### TASK INSTRUCTIONS
Nothing but the lines from the one with "Информация о выборах и" through the last line of the data should be restated, each word for word.

Items from a dataset
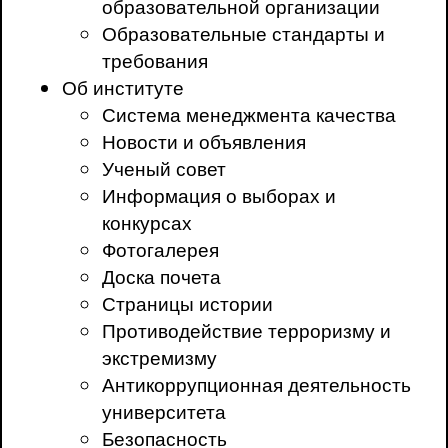
образовательной организации
Образовательные стандарты и
требования
Об институте
Система менеджмента качества
Новости и объявления
Ученый совет
Информация о выборах и
конкурсах
Фотогалерея
Доска почета
Страницы истории
Противодействие терроризму и
экстремизму
Антикоррупционная деятельность
университета
Безопасность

### ANSWER BOX
Информация о выборах и
конкурсах
Фотогалерея
Доска почета
Страницы истории
Противодействие терроризму и
экстремизму
Антикоррупционная деятельность
университета
Безопасность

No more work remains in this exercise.